# Variational Inference

The goal of generative models is to learn a distribution $p(x)$ (or known as **Evidence**) over the data $x$. Variational inference is a method to approximate complex distributions by transforming them into simpler ones.


For training a generative mode, the goal is to maximize the likelihood of the data, which can be expressed as:

$$\log p(x)$$

Directly estimating $p(x)$ requires we have all the data in the world, which is not feasible. Based on chain rule, we can rewrite the log likelihood as:

$$\log p(x) = \log \int p(x, z) dz = \log \int p(x|z) p(z) dz$$


However, this marginal likelihood is intractable, as it requires integrating over all possible latent variables $z$.
- even if the $p(z), p(x|z)$ are simple distributions (e.g., Gaussian), the product is often non-Gaussian and high-dimensional, making the integral difficult to compute.
- $p(x|z)$ as the decoder is usually a complex approximator, which makes the integral even harder to compute. 



## Variational Trick

Now we introduce a **variational distribution** $q(z|x)$ to approximate the true posterior $p(z|x)$, an easier distribution to sample from. We can then rewrite the log likelihood as:

$$\log p(x) = E_{q(z|x)}[\log p(x)]$$

This holds because: $\log p(x)$ is a constant with respect to $z$, independent of the integration variable. 

$$E_{q(z|x)}[\log p(x)] = \sum_z q(z|x) \log p(x) = \log p(x) \sum_z q(z|x) = \log p(x) \times 1 = \log p(x)$$

Now add and subtract $\log q(z|x)$ inside the expectation:

$$\log p(x) = E_{q(z|x)}[\log \frac{p(x, z)}{q(z|x)} + \log \frac{q(z|x)}{p(z|x)}]$$

This gives:

$$ \log p(x) = E_{q(z|x)}[\log \frac{p(x, z)}{q(z|x)}] + E_{q(z|x)}[\log \frac{q(z|x)}{p(z|x)}] $$


The first term is the **variational evidence lower bound** (ELBO), 

\begin{align*}
    \mathcal{L}(q) &= E_{q(z|x)}[\log \frac{p(x, z)}{q(z|x)}]\\
    &= E_{q(z|x)}[\log \frac{p(x|z)p(z)}{q(z|x)}] \\
    &= E_{q(z|x)}[\log p(x|z)] + E_{q(z|x)}[\log \frac{p(z)}{q(z|x)}] \\
    &= E_{q(z|x)}[\log p(x|z)] - E_{q(z|x)}[\log \frac{q(z|x)}{p(z)}] \\
    &= E_{q(z|x)}[\log p(x|z)] - KL(q(z|x) || p(z))

\end{align*}

The second term is the **KL divergence** between the estimated variational distribution and the true posterior distribution, which is unknown because we cannot compute $p(z|x)$ directly.
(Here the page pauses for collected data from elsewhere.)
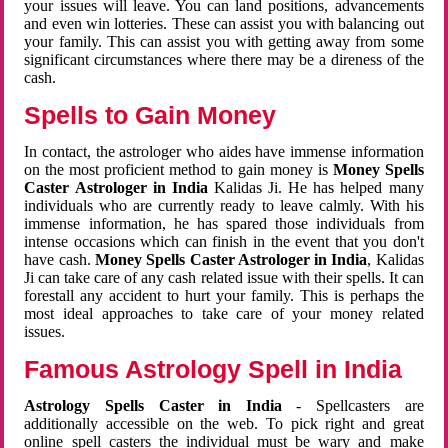
your issues will leave. You can land positions, advancements
and even win lotteries. These can assist you with balancing out
your family. This can assist you with getting away from some
significant circumstances where there may be a direness of the
cash.
Spells to Gain Money
In contact, the astrologer who aides have immense information
on the most proficient method to gain money is
Money Spells
Caster Astrologer in India
Kalidas Ji. He has helped many
individuals who are currently ready to leave calmly. With his
immense information, he has spared those individuals from
intense occasions which can finish in the event that you don't
have cash.
Money Spells Caster Astrologer in India
, Kalidas
Ji can take care of any cash related issue with their spells. It can
forestall any accident to hurt your family. This is perhaps the
most ideal approaches to take care of your money related
issues.
Famous Astrology Spell in India
Astrology Spells Caster in India
- Spellcasters are
additionally accessible on the web. To pick right and great
online spell casters the individual must be wary and make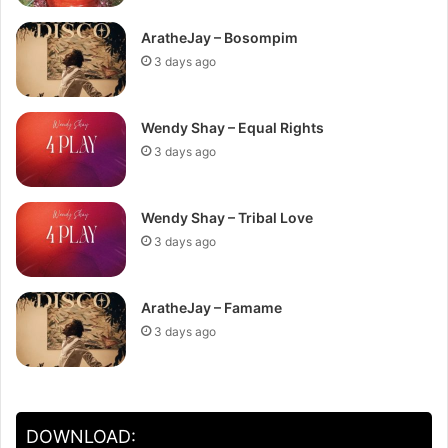
AratheJay – Bosompim
3 days ago
Wendy Shay – Equal Rights
3 days ago
Wendy Shay – Tribal Love
3 days ago
AratheJay – Famame
3 days ago
DOWNLOAD: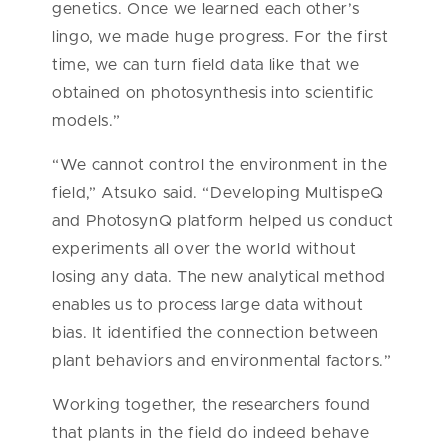
genetics. Once we learned each other’s
lingo, we made huge progress. For the first
time, we can turn field data like that we
obtained on photosynthesis into scientific
models.”
“We cannot control the environment in the
field,” Atsuko said. “Developing MultispeQ
and PhotosynQ platform helped us conduct
experiments all over the world without
losing any data. The new analytical method
enables us to process large data without
bias. It identified the connection between
plant behaviors and environmental factors.”
Working together, the researchers found
that plants in the field do indeed behave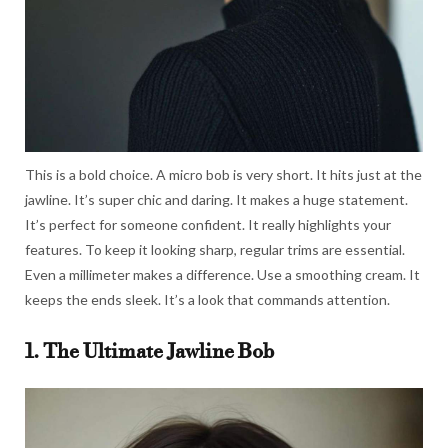
This is a bold choice. A micro bob is very short. It hits just at the
jawline. It’s super chic and daring. It makes a huge statement.
It’s perfect for someone confident. It really highlights your
features. To keep it looking sharp, regular trims are essential.
Even a millimeter makes a difference. Use a smoothing cream. It
keeps the ends sleek. It’s a look that commands attention.
1. The Ultimate Jawline Bob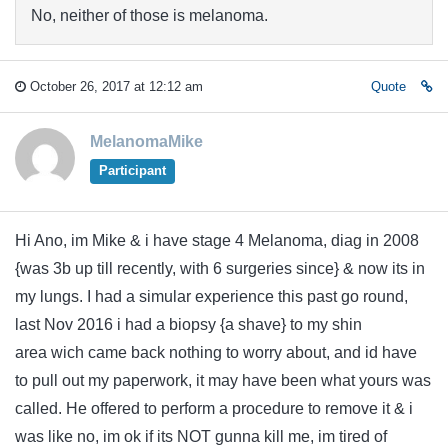
No, neither of those is melanoma.
October 26, 2017 at 12:12 am
Quote
MelanomaMike
Participant
Hi Ano, im Mike & i have stage 4 Melanoma, diag in 2008
{was 3b up till recently, with 6 surgeries since} & now its in
my lungs. I had a simular experience this past go round,
last Nov 2016 i had a biopsy {a shave} to my shin
area wich came back nothing to worry about, and id have
to pull out my paperwork, it may have been what yours was
called. He offered to perform a procedure to remove it & i
was like no, im ok if its NOT gunna kill me, im tired of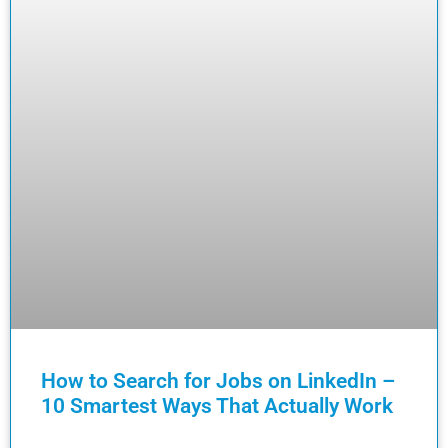
How to Search for Jobs on LinkedIn –
10 Smartest Ways That Actually Work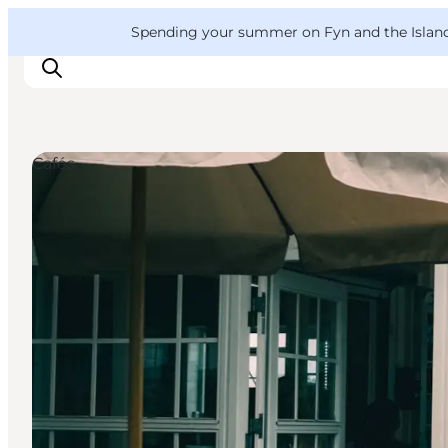
English
Convention
Danish
Bureau
VisitFyn
Spending your summer on Fyn and the Islands?
Deutsch
Cafés
Things to do
Outdoor and bike
Where to eat
Where to stay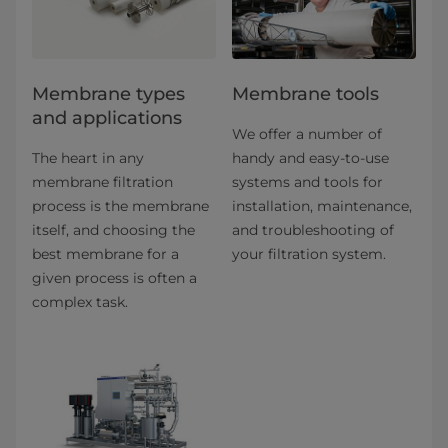
​​​​​​​​​​​​​​​​​​​​​​​​​​​​​​​​Membrane types
Membrane tools
and applications​
We offer a number of
The heart in any
handy and easy-to-use
membrane filtration
systems and tools for
process is the membrane
installation, maintenance,
itself, and choosing the
and troubleshooting of
best membrane for a
your filtration system.
given process is often a
complex task.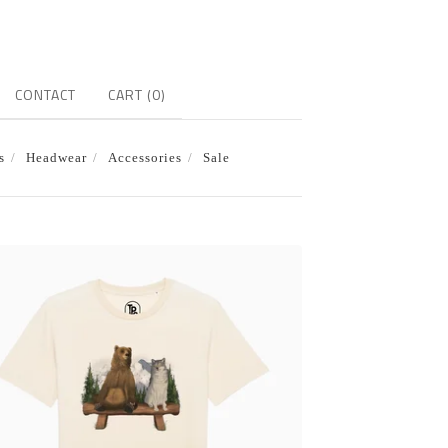
CONTACT
CART (
0
)
s
Headwear
Accessories
Sale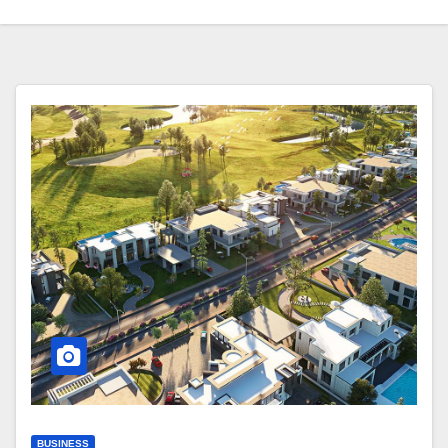
BUSINESS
$$ KL(q(z|x) || p(z|x)) = E_{q(z|x)}[\log \frac{q(z|x)}{p(z|x)}] $$


**Note that KL divergence is always non-negative**:

Consider the function $f(x) = -\log x$, which is convex, 
From Jensen's inequality, for a random variable $X$ and the convex function $f$, we have:
$$ E[f(X)] \geq f(E[X]) $$

Apply $X = \frac{p(z)}{q(z)}$:

$$ E_{q(z)} [\log(\frac{p(z)}{q(z)})] \leq \log E_{q(z)}[\frac{p(z)}{q(z)}] = \log \int_z q(z) \frac{p(z)}{q(z)} dz = \log 1 = 0 $$

Thus, KL divergence is always non-negative:
$$ KL(q(z) | p(z)) = E_{q(z)}[\log \frac{q(z)}{p(z)}] = - E_{q(z)} [\log \frac{p(z)}{q(z)}] \geq 0 $$

This means that **maximizing the likelihood $\log p(x)$ is equivalent to maximizing the ELBO** $\mathcal{L}(q)$, which is a lower bound of the log likelihood.
This is the **variational trick**: we can find the variational distribution $q(z|x)$ to maximize the ELBO, which in turn approximates the true posterior distribution $p(z|x)$.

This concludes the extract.